Problem details:
Retype the records exactly, including every line.

Exercise material:
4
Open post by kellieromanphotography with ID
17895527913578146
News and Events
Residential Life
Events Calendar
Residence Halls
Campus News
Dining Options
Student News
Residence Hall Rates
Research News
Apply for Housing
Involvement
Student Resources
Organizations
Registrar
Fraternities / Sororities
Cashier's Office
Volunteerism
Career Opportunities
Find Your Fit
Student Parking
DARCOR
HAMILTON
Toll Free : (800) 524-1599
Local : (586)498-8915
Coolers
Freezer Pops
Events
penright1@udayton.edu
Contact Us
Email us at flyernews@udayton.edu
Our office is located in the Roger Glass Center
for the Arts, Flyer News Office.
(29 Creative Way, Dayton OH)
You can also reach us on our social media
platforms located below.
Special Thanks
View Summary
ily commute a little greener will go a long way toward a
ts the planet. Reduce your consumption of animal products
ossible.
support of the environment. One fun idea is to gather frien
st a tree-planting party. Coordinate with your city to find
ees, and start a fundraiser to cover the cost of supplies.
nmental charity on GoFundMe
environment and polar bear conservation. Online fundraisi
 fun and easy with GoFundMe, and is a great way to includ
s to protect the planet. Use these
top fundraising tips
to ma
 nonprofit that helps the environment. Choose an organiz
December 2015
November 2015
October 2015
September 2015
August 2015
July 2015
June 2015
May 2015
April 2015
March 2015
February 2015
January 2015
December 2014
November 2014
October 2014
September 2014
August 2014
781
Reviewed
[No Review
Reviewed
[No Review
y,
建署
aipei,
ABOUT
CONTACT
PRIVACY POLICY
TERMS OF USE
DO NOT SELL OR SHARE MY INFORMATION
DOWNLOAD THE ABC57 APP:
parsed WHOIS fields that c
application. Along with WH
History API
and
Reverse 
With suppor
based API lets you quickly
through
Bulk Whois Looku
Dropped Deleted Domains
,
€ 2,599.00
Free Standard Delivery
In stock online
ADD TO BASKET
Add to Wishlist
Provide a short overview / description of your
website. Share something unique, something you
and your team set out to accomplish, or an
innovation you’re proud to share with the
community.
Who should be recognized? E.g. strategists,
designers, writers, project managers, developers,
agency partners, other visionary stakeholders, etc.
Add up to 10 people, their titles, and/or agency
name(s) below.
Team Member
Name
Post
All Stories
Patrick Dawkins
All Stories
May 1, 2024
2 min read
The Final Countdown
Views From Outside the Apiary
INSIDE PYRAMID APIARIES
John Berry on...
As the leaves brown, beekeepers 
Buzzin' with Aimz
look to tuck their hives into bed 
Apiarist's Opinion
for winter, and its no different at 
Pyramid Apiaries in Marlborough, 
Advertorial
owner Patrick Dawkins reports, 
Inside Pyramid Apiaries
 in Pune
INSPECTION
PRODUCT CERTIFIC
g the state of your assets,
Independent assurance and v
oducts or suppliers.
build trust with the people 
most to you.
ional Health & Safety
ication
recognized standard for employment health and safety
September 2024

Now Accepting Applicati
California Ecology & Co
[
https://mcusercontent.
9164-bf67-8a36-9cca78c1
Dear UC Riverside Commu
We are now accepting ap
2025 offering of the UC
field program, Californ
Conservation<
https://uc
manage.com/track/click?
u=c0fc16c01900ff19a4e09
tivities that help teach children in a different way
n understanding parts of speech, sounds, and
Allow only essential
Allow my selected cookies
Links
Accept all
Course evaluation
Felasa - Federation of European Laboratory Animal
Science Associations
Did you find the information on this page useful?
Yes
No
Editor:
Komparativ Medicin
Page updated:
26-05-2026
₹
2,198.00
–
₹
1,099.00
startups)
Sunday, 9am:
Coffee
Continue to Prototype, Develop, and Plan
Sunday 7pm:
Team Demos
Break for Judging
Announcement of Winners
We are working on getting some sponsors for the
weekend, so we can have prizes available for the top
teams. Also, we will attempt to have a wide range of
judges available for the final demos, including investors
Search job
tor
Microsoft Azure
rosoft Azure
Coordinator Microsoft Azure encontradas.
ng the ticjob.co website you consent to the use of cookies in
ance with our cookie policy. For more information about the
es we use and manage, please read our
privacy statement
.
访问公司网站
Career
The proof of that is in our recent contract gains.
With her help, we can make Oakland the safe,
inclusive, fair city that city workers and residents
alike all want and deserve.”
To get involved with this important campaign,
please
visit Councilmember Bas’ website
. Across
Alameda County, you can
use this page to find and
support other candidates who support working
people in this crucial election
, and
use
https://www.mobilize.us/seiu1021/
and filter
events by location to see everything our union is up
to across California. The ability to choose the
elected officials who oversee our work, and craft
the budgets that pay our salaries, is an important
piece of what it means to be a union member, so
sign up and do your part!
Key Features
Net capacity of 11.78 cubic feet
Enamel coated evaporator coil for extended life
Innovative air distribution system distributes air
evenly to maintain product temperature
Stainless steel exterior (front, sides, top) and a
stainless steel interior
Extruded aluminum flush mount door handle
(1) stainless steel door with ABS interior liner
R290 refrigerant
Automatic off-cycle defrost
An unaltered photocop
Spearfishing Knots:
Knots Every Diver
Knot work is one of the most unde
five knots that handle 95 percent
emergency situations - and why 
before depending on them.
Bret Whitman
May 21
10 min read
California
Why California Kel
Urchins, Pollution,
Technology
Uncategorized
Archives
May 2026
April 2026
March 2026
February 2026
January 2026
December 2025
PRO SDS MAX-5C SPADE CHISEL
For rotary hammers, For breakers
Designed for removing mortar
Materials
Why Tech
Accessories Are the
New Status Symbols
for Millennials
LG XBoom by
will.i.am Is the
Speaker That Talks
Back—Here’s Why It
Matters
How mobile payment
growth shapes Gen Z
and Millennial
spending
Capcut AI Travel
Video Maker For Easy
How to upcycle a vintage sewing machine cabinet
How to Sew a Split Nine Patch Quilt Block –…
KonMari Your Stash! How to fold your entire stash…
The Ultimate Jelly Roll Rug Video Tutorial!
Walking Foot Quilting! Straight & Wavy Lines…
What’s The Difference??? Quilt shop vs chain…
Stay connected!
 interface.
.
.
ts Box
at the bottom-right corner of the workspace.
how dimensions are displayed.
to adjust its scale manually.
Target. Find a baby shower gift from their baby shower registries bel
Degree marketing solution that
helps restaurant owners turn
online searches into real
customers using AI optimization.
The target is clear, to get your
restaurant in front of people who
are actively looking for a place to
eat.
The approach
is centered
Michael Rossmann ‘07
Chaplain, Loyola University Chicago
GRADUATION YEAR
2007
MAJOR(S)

Answer:
4
Open post by kellieromanphotography with ID
17895527913578146
News and Events
Residential Life
Events Calendar
Residence Halls
Campus News
Dining Options
Student News
Residence Hall Rates
Research News
Apply for Housing
Involvement
Student Resources
Organizations
Registrar
Fraternities / Sororities
Cashier's Office
Volunteerism
Career Opportunities
Find Your Fit
Student Parking
DARCOR
HAMILTON
Toll Free : (800) 524-1599
Local : (586)498-8915
Coolers
Freezer Pops
Events
penright1@udayton.edu
Contact Us
Email us at flyernews@udayton.edu
Our office is located in the Roger Glass Center
for the Arts, Flyer News Office.
(29 Creative Way, Dayton OH)
You can also reach us on our social media
platforms located below.
Special Thanks
View Summary
ily commute a little greener will go a long way toward a
ts the planet. Reduce your consumption of animal products
ossible.
support of the environment. One fun idea is to gather frien
st a tree-planting party. Coordinate with your city to find
ees, and start a fundraiser to cover the cost of supplies.
nmental charity on GoFundMe
environment and polar bear conservation. Online fundraisi
 fun and easy with GoFundMe, and is a great way to includ
s to protect the planet. Use these
top fundraising tips
to ma
 nonprofit that helps the environment. Choose an organiz
December 2015
November 2015
October 2015
September 2015
August 2015
July 2015
June 2015
May 2015
April 2015
March 2015
February 2015
January 2015
December 2014
November 2014
October 2014
September 2014
August 2014
781
Reviewed
[No Review
Reviewed
[No Review
y,
建署
aipei,
ABOUT
CONTACT
PRIVACY POLICY
TERMS OF USE
DO NOT SELL OR SHARE MY INFORMATION
DOWNLOAD THE ABC57 APP:
parsed WHOIS fields that c
application. Along with WH
History API
and
Reverse 
With suppor
based API lets you quickly
through
Bulk Whois Looku
Dropped Deleted Domains
,
€ 2,599.00
Free Standard Delivery
In stock online
ADD TO BASKET
Add to Wishlist
Provide a short overview / description of your
website. Share something unique, something you
and your team set out to accomplish, or an
innovation you’re proud to share with the
community.
Who should be recognized? E.g. strategists,
designers, writers, project managers, developers,
agency partners, other visionary stakeholders, etc.
Add up to 10 people, their titles, and/or agency
name(s) below.
Team Member
Name
Post
All Stories
Patrick Dawkins
All Stories
May 1, 2024
2 min read
The Final Countdown
Views From Outside the Apiary
INSIDE PYRAMID APIARIES
John Berry on...
As the leaves brown, beekeepers 
Buzzin' with Aimz
look to tuck their hives into bed 
Apiarist's Opinion
for winter, and its no different at 
Pyramid Apiaries in Marlborough, 
Advertorial
owner Patrick Dawkins reports, 
Inside Pyramid Apiaries
 in Pune
INSPECTION
PRODUCT CERTIFIC
g the state of your assets,
Independent assurance and v
oducts or suppliers.
build trust with the people 
most to you.
ional Health & Safety
ication
recognized standard for employment health and safety
September 2024

Now Accepting Applicati
California Ecology & Co
[
https://mcusercontent.
9164-bf67-8a36-9cca78c1
Dear UC Riverside Commu
We are now accepting ap
2025 offering of the UC
field program, Californ
Conservation<
https://uc
manage.com/track/click?
u=c0fc16c01900ff19a4e09
tivities that help teach children in a different way
n understanding parts of speech, sounds, and
Allow only essential
Allow my selected cookies
Links
Accept all
Course evaluation
Felasa - Federation of European Laboratory Animal
Science Associations
Did you find the information on this page useful?
Yes
No
Editor:
Komparativ Medicin
Page updated:
26-05-2026
₹
2,198.00
–
₹
1,099.00
startups)
Sunday, 9am:
Coffee
Continue to Prototype, Develop, and Plan
Sunday 7pm:
Team Demos
Break for Judging
Announcement of Winners
We are working on getting some sponsors for the
weekend, so we can have prizes available for the top
teams. Also, we will attempt to have a wide range of
judges available for the final demos, including investors
Search job
tor
Microsoft Azure
rosoft Azure
Coordinator Microsoft Azure encontradas.
ng the ticjob.co website you consent to the use of cookies in
ance with our cookie policy. For more information about the
es we use and manage, please read our
privacy statement
.
访问公司网站
Career
The proof of that is in our recent contract gains.
With her help, we can make Oakland the safe,
inclusive, fair city that city workers and residents
alike all want and deserve.”
To get involved with this important campaign,
please
visit Councilmember Bas’ website
. Across
Alameda County, you can
use this page to find and
support other candidates who support working
people in this crucial election
, and
use
https://www.mobilize.us/seiu1021/
and filter
events by location to see everything our union is up
to across California. The ability to choose the
elected officials who oversee our work, and craft
the budgets that pay our salaries, is an important
piece of what it means to be a union member, so
sign up and do your part!
Key Features
Net capacity of 11.78 cubic feet
Enamel coated evaporator coil for extended life
Innovative air distribution system distributes air
evenly to maintain product temperature
Stainless steel exterior (front, sides, top) and a
stainless steel interior
Extruded aluminum flush mount door handle
(1) stainless steel door with ABS interior liner
R290 refrigerant
Automatic off-cycle defrost
An unaltered photocop
Spearfishing Knots:
Knots Every Diver
Knot work is one of the most unde
five knots that handle 95 percent
emergency situations - and why 
before depending on them.
Bret Whitman
May 21
10 min read
California
Why California Kel
Urchins, Pollution,
Technology
Uncategorized
Archives
May 2026
April 2026
March 2026
February 2026
January 2026
December 2025
PRO SDS MAX-5C SPADE CHISEL
For rotary hammers, For breakers
Designed for removing mortar
Materials
Why Tech
Accessories Are the
New Status Symbols
for Millennials
LG XBoom by
will.i.am Is the
Speaker That Talks
Back—Here’s Why It
Matters
How mobile payment
growth shapes Gen Z
and Millennial
spending
Capcut AI Travel
Video Maker For Easy
How to upcycle a vintage sewing machine cabinet
How to Sew a Split Nine Patch Quilt Block –…
KonMari Your Stash! How to fold your entire stash…
The Ultimate Jelly Roll Rug Video Tutorial!
Walking Foot Quilting! Straight & Wavy Lines…
What’s The Difference??? Quilt shop vs chain…
Stay connected!
 interface.
.
.
ts Box
at the bottom-right corner of the workspace.
how dimensions are displayed.
to adjust its scale manually.
Target. Find a baby shower gift from their baby shower registries bel
Degree marketing solution that
helps restaurant owners turn
online searches into real
customers using AI optimization.
The target is clear, to get your
restaurant in front of people who
are actively looking for a place to
eat.
The approach
is centered
Michael Rossmann ‘07
Chaplain, Loyola University Chicago
GRADUATION YEAR
2007
MAJOR(S)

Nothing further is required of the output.